Юрий Козенков - . Крушение Америки .Заговор
Маша во многом походила на Памелу и ростом и фигурой. Похожи были и лица. Разница была лишь в том, что мочки ушей немного разнились, да и глаза у Памелы были не такие выразительные. Но это все были мелочи, легко исправляемые пластической хирургией. Главное для Маши было вжиться в образ Памелы, которую уговорили сотрудничать в обмен затем на работу в крупнейшей корпорации США. За все время пребывания в России она будет на полном обеспечении и за каждый год пребывания в России ей будут выплачивать по 30 тысяч долларов.

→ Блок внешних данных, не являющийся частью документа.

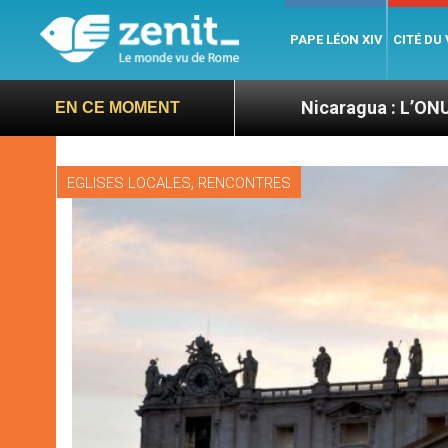
PAPE LÉON XIV
CITÉ DU
 Let’s go ! »
Nicaragua : L’ONU exige des nouve
EN CE MOMENT
,
EGLISES LOCALES
RENCONTRES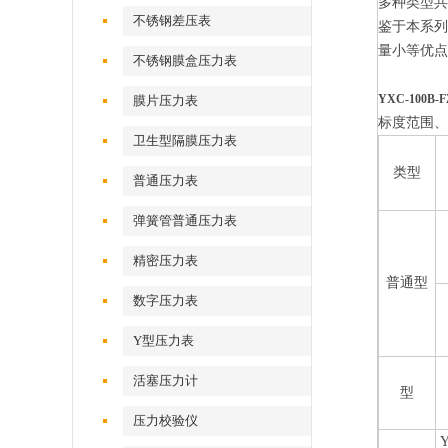
多种类型共
不锈钢差压表
鉴于本系
量小等优点
不锈钢膜盒压力表
YXC-100B
膜片压力表
标度范围
卫生型隔膜压力表
类型
普通压力表
弹簧管普通压力表
精密压力表
普通型
数字压力表
Y型压力表
活塞压力计
型
压力校验仪
Y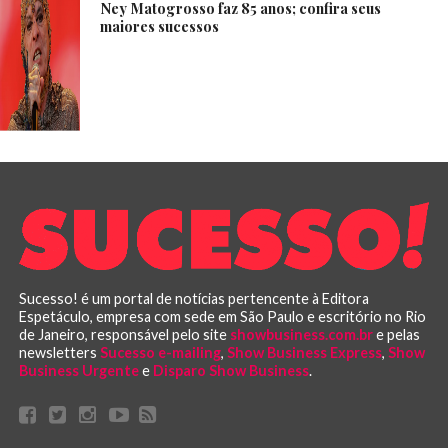
Ney Matogrosso faz 85 anos; confira seus
maiores sucessos
Sucesso! é um portal de notícias pertencente à Editora
Espetáculo, empresa com sede em São Paulo e escritório no Rio
de Janeiro, responsável pelo site
showbusiness.com.br
e pelas
newsletters
Sucesso e-mailing
,
Show Business Express
,
Show
Business Urgente
e
Disparo Show Business
.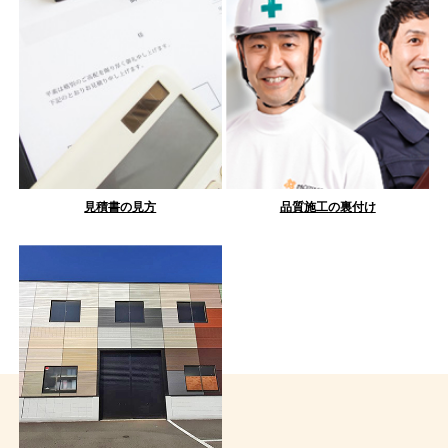
見積書の見方
品質施工の裏付け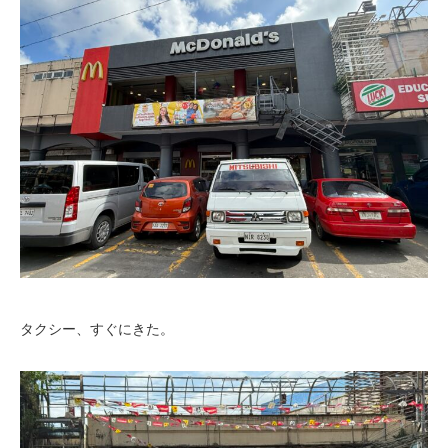
タクシー、すぐにきた。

Маша вникала во все тонкости натуры Памелы, учила ее любимые словечки, копировала манеру поведения, изучала фотографии ее отца, матери и бездетного дяди. Она изо дня в день корпела, копируя ее почерк. В прошлом году Маша, как немецкая туристка, шесть месяцев прожила в ряде крупных городов США, отрабатывая разговорную, бытовую лексику с учетом американского сленга, что значительно облегчало ее восприятие Памелы и вхождение в ее образ.

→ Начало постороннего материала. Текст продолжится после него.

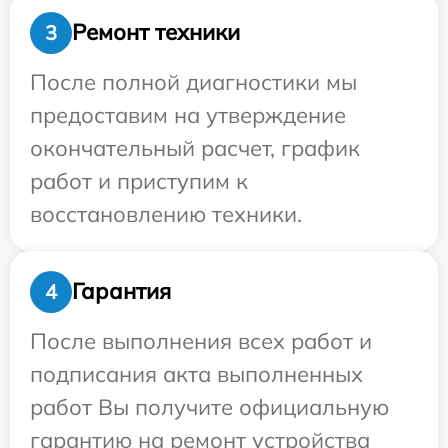
Ремонт техники
3
После полной диагностики мы
предоставим на утверждение
окончательный расчет, график
работ и приступим к
восстановлению техники.
Гарантия
4
После выполнения всех работ и
подписания акта выполненных
работ Вы получите официальную
гарантию на ремонт устройства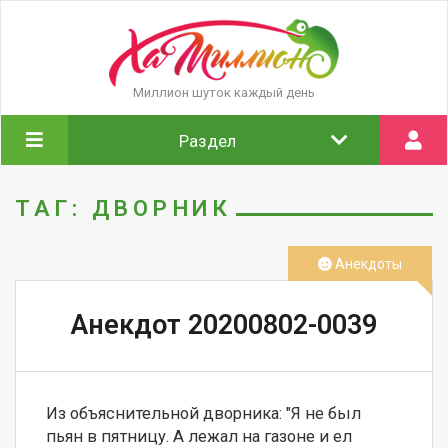
Миллион шуток каждый день
Раздел
ТАГ: ДВОРНИК
Анекдоты
Анекдот 20200802-0039
Из объяснительной дворника: "Я не был 
пьян в пятницу. А лежал на газоне и ел 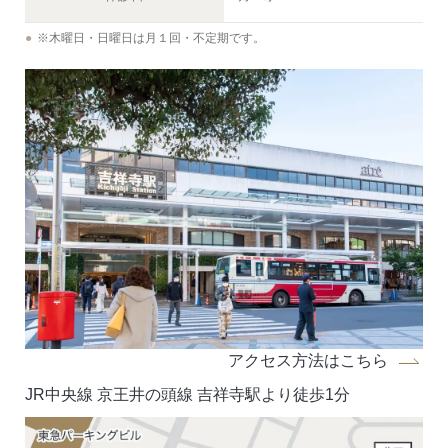
※木曜日・日曜日は月１回・不定期です。
アクセス方法はこちら
JR中央線 京王井の頭線 吉祥寺駅より徒歩1分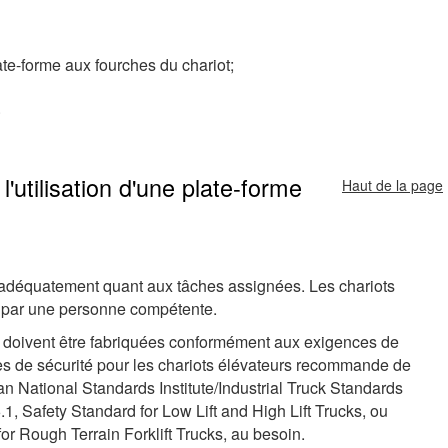
late-forme aux fourches du chariot;
.
'utilisation d'une plate-forme
Haut de la page
é adéquatement quant aux tâches assignées. Les chariots
ts par une personne compétente.
l doivent être fabriquées conformément aux exigences de
de sécurité pour les chariots élévateurs recommande de
n National Standards Institute/Industrial Truck Standards
.1,
Safety Standard for Low Lift and High Lift Trucks
, ou
or Rough Terrain Forklift Trucks
, au besoin.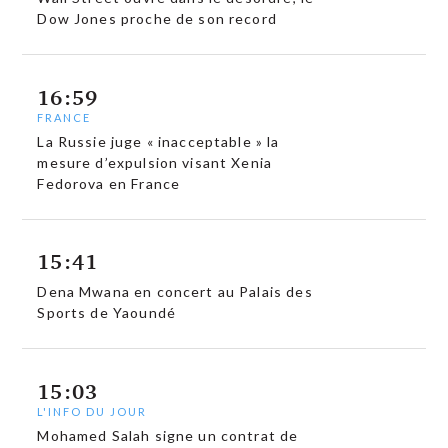
Dow Jones proche de son record
16:59
FRANCE
La Russie juge « inacceptable » la
mesure d’expulsion visant Xenia
Fedorova en France
15:41
Dena Mwana en concert au Palais des
Sports de Yaoundé
15:03
L'INFO DU JOUR
Mohamed Salah signe un contrat de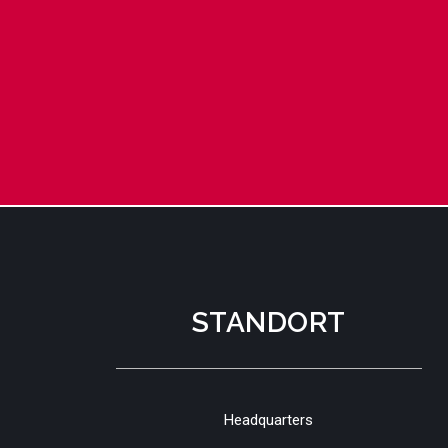
STANDORT
Headquarters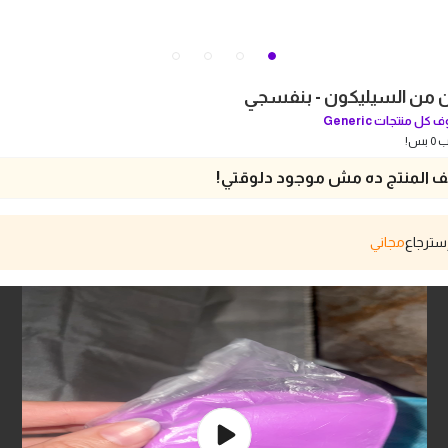
ن من السيليكون - بنفسجي
 كل منتجات
Generic
بس!
 المنتج ده مش موجود دلوقتي!
مجاني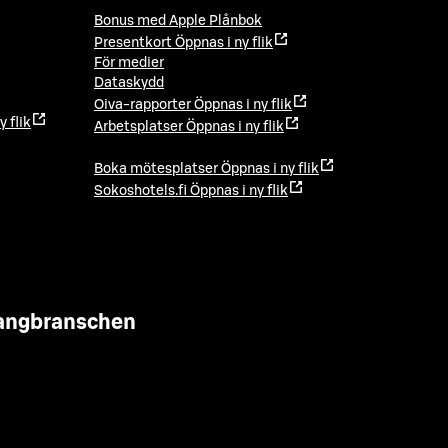
Bonus med Apple Plånbok
Presentkort
Öppnas i ny flik
För medier
Dataskydd
Oiva-rapporter
Öppnas i ny flik
y flik
Arbetsplatser
Öppnas i ny flik
Boka mötesplatser
Öppnas i ny flik
Sokoshotels.fi
Öppnas i ny flik
urangbranschen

* * *Близкие легенды были и у их напарников, молодых офицеров службы Внешней разведки, двадцатичетырехлетнего Володи Самсонова — Стивена Сандерса, напарника Маши Страховой и двадцатипятилетнего Николая Морозова — Роберта Мейсона, напарника Веры Зданович. Страхова и Самсонов отправлялись в Швейцарию, где Маше предстояло учиться почти год, а оттуда уже вернуться в Америку.
А Зданович и Морозов улетали сначала в Грецию, оттуда в Канаду и после шестимесячной обкатки в Торонто их ждал переезд в Майами.
Этим парам, как и многим другим, уже работающим и которые только готовились для засылки в ближайшие годы не только в США, Израиль, но и другие страны, где укрылись от правосудия предатели России, активисты пятой колонны, разрушители страны, мафиозные вожаки и финасовые аферисты, которые за период горбачевско-ельцинского лихолетья вывезли из России богатств более чем на 800 миллиардов долларов, предстояла тяжелая работа. Одних подонков следовало просто уничтожить, а других заставить вернуть все награбленное в Россию.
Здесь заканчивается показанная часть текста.